Dear devs,
I still consider this issue a bug. Actually, I think the 'kill all qemu
processes' way does not solve any issues that might arise during an
upgrade, even it may cause more trouble. If that is a real concert, a
preinst script might check for running qemu processes, and break if it
founds one. I myself am not real familiar with xen internals, why is a
dedicated qemu process needed for dom0, but for the init script it seems
to be enough to just kill that one only, not all.
I do not understand fully the involved code, in qemu_stop_real() the
script kills the qemu process for dom0 with a known pid in pidfile, and if
it succeeds will kill any other qemu processes also. Is this the intent?
Regards,
Kojedzinszky Richárd
Euronet Magyarorszag Informatika Zrt.
On Mon, 18 Dec 2017, Kojedzinszky Richárd wrote:
Date: Mon, 18 Dec 2017 08:41:06 +0100 (CET)
From: Kojedzinszky Richárd <kojedzinszky.rich...@euronetrt.hu>
To: Hans van Kranenburg <h...@knorrie.org>
Cc: 879...@bugs.debian.org
Subject: Re: xen-utils-common: /etc/init.d/xen restart kills running domU qemu
processes
Dear Hans,
Thanks for your reply. Actually, the problem is that the script kills ALL
qemu processes, not only those attached to xen domU domains. I think that is
a problem.
Would that be nice that a bash upgrade would kill all running bash processes?
And also, in earlier debian releases, this was not the case, I could upgrade
the xen-common package without any issues. Of course, a whole xen
(hypervisor) upgrade might need a reboot, but just a xen-common upgrade might
not. Right now it seems to me it breaks thing more than it helps.
Regards,
Kojedzinszky Richárd
Euronet Magyarorszag Informatika Zrt.
On Sun, 17 Dec 2017, Hans van Kranenburg wrote:
Date: Sun, 17 Dec 2017 20:08:37 +0100
From: Hans van Kranenburg <h...@knorrie.org>
To: 879...@bugs.debian.org,
Richard Kojedzinszky <kojedzinszky.rich...@euronetrt.hu>
Subject: Re: xen-utils-common: /etc/init.d/xen restart kills running domU
qemu
processes
Hi Richard,
it's recommended to only actually upgrade xen packages just before you
want to reboot the system, and when you already stopped all domUs.

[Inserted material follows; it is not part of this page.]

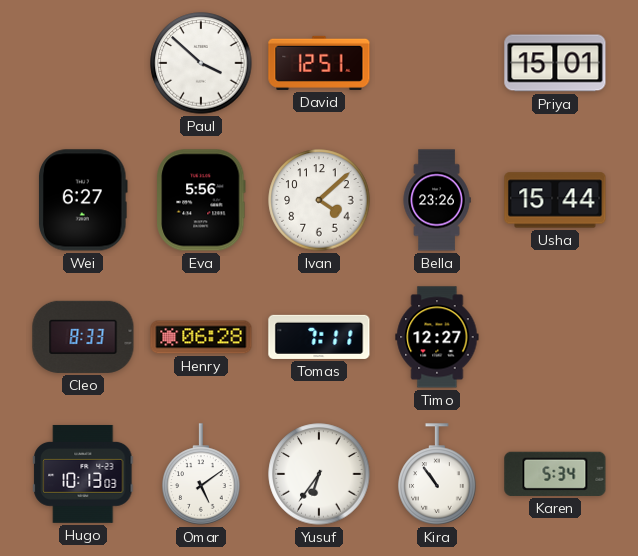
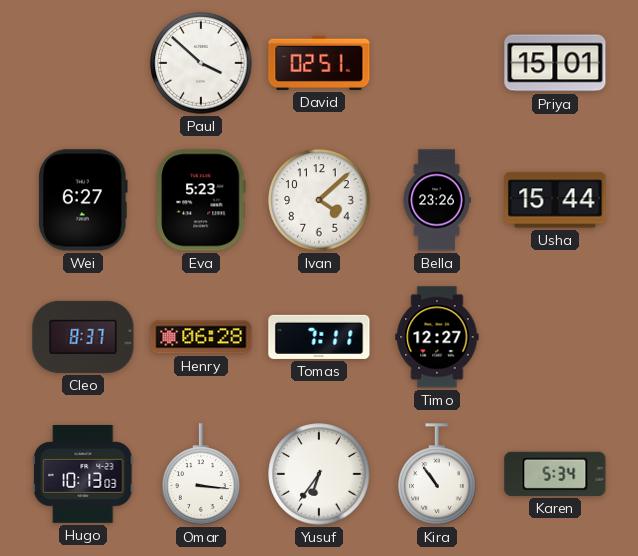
David: 12:51 -> 02:51
Eva: 5:56 -> 5:23
Cleo: 8:33 -> 8:37
Omar: 5:09 -> 3:16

This is e.g. a similar situation to upgrading the openvswitch package,
which will also restart processes and mess up all network interfaces of
running domUs.
For unattended-updates, you can just stuff "xen" inside your
Unattended-Upgrade::Package-Blacklist, or if you're not using that you
can put all xen related packages on hold manually and only forcibly
include them to be upgraded just before the reboot.
Upgrading the xen packages while domUs are running can result in a wide
range of scenarios which will cause problems. Solving all of those would
require more work and adding far more complexity to the packages than
there's programmers and testers (and hardware to test all scenarios etc)
available in the Debian project to make that happen currently.